Return all of the entries below exactly as they are given.

(Source records)
□ □ □ □ □

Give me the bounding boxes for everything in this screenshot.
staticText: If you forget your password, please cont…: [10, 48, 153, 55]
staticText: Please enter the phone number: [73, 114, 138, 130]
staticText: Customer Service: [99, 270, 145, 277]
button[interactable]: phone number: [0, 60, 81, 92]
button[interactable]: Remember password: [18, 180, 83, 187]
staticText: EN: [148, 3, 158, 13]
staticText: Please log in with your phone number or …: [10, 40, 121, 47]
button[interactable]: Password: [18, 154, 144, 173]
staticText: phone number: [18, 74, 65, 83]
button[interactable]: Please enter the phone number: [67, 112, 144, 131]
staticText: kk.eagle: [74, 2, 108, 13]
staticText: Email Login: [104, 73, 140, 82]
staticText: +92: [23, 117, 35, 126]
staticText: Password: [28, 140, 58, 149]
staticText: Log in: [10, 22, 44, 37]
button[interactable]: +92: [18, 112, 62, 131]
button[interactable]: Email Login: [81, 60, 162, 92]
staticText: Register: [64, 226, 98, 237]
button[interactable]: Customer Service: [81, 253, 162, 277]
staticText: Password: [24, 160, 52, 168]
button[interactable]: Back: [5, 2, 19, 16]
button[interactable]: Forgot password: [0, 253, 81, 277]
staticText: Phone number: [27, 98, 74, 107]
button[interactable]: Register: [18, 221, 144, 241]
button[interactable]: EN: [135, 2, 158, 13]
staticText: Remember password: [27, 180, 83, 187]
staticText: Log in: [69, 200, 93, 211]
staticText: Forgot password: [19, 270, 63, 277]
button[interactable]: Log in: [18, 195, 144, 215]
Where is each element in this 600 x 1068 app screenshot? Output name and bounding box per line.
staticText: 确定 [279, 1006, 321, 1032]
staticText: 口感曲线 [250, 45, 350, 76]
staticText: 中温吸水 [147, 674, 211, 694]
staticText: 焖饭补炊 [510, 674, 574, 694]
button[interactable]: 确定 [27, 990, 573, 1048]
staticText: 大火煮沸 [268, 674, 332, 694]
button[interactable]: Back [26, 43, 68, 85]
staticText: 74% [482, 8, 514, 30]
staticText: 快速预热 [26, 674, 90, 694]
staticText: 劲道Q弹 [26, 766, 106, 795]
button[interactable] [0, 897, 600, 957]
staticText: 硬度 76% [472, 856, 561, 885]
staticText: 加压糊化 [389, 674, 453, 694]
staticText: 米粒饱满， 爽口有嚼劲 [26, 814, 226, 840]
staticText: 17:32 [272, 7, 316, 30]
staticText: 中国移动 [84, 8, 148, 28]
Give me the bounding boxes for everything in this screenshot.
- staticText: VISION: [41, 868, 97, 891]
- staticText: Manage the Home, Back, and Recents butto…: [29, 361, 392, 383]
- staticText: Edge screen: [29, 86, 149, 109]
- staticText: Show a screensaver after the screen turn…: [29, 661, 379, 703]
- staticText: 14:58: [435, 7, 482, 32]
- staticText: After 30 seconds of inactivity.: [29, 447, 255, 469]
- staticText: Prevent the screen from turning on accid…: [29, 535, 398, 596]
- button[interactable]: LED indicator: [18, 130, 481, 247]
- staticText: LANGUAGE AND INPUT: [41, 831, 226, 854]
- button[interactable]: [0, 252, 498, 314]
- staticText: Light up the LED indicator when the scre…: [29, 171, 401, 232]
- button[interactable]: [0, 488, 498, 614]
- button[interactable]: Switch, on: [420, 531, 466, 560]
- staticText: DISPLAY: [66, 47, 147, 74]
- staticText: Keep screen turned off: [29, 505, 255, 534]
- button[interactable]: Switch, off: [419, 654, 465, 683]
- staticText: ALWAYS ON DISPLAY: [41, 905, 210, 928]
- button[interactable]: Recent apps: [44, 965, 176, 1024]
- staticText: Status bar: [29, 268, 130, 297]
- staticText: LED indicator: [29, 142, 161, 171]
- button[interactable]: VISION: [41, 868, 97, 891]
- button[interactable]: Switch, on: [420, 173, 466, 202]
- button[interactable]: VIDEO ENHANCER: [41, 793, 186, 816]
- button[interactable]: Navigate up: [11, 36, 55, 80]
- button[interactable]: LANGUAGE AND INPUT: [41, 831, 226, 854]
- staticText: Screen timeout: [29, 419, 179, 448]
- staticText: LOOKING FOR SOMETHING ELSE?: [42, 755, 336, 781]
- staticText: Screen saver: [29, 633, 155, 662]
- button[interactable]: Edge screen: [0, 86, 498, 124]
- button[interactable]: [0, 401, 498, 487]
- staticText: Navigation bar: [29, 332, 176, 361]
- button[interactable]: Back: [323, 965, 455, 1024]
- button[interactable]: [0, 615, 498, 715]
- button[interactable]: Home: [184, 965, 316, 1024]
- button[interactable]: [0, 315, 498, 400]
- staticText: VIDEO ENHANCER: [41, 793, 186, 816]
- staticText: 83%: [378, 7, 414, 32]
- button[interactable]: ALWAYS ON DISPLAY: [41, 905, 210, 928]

□ □ □ □ □

# RESPONSE TO THIS EXERCISE
Give me the bounding boxes for everything in this screenshot.
staticText: If you forget your password, please cont…: [10, 48, 153, 55]
staticText: Please enter the phone number: [73, 114, 138, 130]
staticText: Customer Service: [99, 270, 145, 277]
button[interactable]: phone number: [0, 60, 81, 92]
button[interactable]: Remember password: [18, 180, 83, 187]
staticText: EN: [148, 3, 158, 13]
staticText: Please log in with your phone number or …: [10, 40, 121, 47]
button[interactable]: Password: [18, 154, 144, 173]
staticText: phone number: [18, 74, 65, 83]
button[interactable]: Please enter the phone number: [67, 112, 144, 131]
staticText: kk.eagle: [74, 2, 108, 13]
staticText: Email Login: [104, 73, 140, 82]
staticText: +92: [23, 117, 35, 126]
staticText: Password: [28, 140, 58, 149]
staticText: Log in: [10, 22, 44, 37]
button[interactable]: +92: [18, 112, 62, 131]
button[interactable]: Email Login: [81, 60, 162, 92]
staticText: Register: [64, 226, 98, 237]
button[interactable]: Customer Service: [81, 253, 162, 277]
staticText: Password: [24, 160, 52, 168]
button[interactable]: Back: [5, 2, 19, 16]
button[interactable]: Forgot password: [0, 253, 81, 277]
staticText: Phone number: [27, 98, 74, 107]
button[interactable]: Register: [18, 221, 144, 241]
button[interactable]: EN: [135, 2, 158, 13]
staticText: Remember password: [27, 180, 83, 187]
staticText: Log in: [69, 200, 93, 211]
staticText: Forgot password: [19, 270, 63, 277]
button[interactable]: Log in: [18, 195, 144, 215]
Where is each element in this 600 x 1068 app screenshot? Output name and bounding box per line.
staticText: 确定 [279, 1006, 321, 1032]
staticText: 口感曲线 [250, 45, 350, 76]
staticText: 中温吸水 [147, 674, 211, 694]
staticText: 焖饭补炊 [510, 674, 574, 694]
button[interactable]: 确定 [27, 990, 573, 1048]
staticText: 大火煮沸 [268, 674, 332, 694]
button[interactable]: Back [26, 43, 68, 85]
staticText: 74% [482, 8, 514, 30]
staticText: 快速预热 [26, 674, 90, 694]
staticText: 劲道Q弹 [26, 766, 106, 795]
button[interactable] [0, 897, 600, 957]
staticText: 硬度 76% [472, 856, 561, 885]
staticText: 加压糊化 [389, 674, 453, 694]
staticText: 米粒饱满， 爽口有嚼劲 [26, 814, 226, 840]
staticText: 17:32 [272, 7, 316, 30]
staticText: 中国移动 [84, 8, 148, 28]
Give me the bounding boxes for everything in this screenshot.
- staticText: VISION: [41, 868, 97, 891]
- staticText: Manage the Home, Back, and Recents butto…: [29, 361, 392, 383]
- staticText: Edge screen: [29, 86, 149, 109]
- staticText: Show a screensaver after the screen turn…: [29, 661, 379, 703]
- staticText: 14:58: [435, 7, 482, 32]
- staticText: After 30 seconds of inactivity.: [29, 447, 255, 469]
- staticText: Prevent the screen from turning on accid…: [29, 535, 398, 596]
- button[interactable]: LED indicator: [18, 130, 481, 247]
- staticText: LANGUAGE AND INPUT: [41, 831, 226, 854]
- button[interactable]: [0, 252, 498, 314]
- staticText: Light up the LED indicator when the scre…: [29, 171, 401, 232]
- button[interactable]: [0, 488, 498, 614]
- button[interactable]: Switch, on: [420, 531, 466, 560]
- staticText: DISPLAY: [66, 47, 147, 74]
- staticText: Keep screen turned off: [29, 505, 255, 534]
- button[interactable]: Switch, off: [419, 654, 465, 683]
- staticText: ALWAYS ON DISPLAY: [41, 905, 210, 928]
- button[interactable]: Recent apps: [44, 965, 176, 1024]
- staticText: Status bar: [29, 268, 130, 297]
- staticText: LED indicator: [29, 142, 161, 171]
- button[interactable]: VISION: [41, 868, 97, 891]
- button[interactable]: Switch, on: [420, 173, 466, 202]
- button[interactable]: VIDEO ENHANCER: [41, 793, 186, 816]
- button[interactable]: Navigate up: [11, 36, 55, 80]
- button[interactable]: LANGUAGE AND INPUT: [41, 831, 226, 854]
- staticText: Screen timeout: [29, 419, 179, 448]
- staticText: LOOKING FOR SOMETHING ELSE?: [42, 755, 336, 781]
- staticText: Screen saver: [29, 633, 155, 662]
- button[interactable]: Edge screen: [0, 86, 498, 124]
- button[interactable]: [0, 401, 498, 487]
- staticText: Navigation bar: [29, 332, 176, 361]
- button[interactable]: Back: [323, 965, 455, 1024]
- button[interactable]: [0, 615, 498, 715]
- button[interactable]: Home: [184, 965, 316, 1024]
- button[interactable]: [0, 315, 498, 400]
- staticText: VIDEO ENHANCER: [41, 793, 186, 816]
- staticText: 83%: [378, 7, 414, 32]
- button[interactable]: ALWAYS ON DISPLAY: [41, 905, 210, 928]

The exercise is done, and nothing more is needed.